In fact, an infected email, the download of an uncontrolled program or an exlpoit that exploits security flaws to make a device (PC, mobile device, IoT system) become a zombie is enough. So here are some minimum security tips for users to always keep in mind:

  • update your device with the latest versions of the operating system and / or firmware;
  • protect your device with up-to-date antivirus and firewall applications;
  • download trusted and verified software / app and update it periodically;
  • pay attention to attachments and links in e-mail messages.

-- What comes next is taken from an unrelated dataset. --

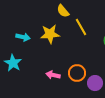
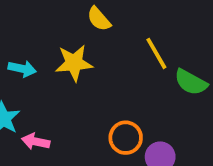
yellow line: (81, 27) -> (156, 53), moved
pink arrow: (53, 75) -> (36, 141), moved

Defense for companies – How to reduce exposure to botnet risk

Defense certainly passes through the digital education of users, but it is also true that companies themselves can develop some precautions to defend themselves. In particular, some basic precautions are:

  • Use tools to stop the flow of unwanted and high-risk emails containing malicious attachments;
  • provide tools to filter outgoing content from the corporate network, access and limit exposure to threats, in order to prevent any interactions between an established malware bot and its C2 server;
  • counteract any lateral spread of the infection, within the network, by implementing restrictions on the trust relationships of domains and local administrative accounts;
  • intensify detection of unusual activity through improved network and connection monitoring;
  • offer training and frequent updates to employees on network security support rules on cyber threats and any scams perpetrated through phishing or other techniques.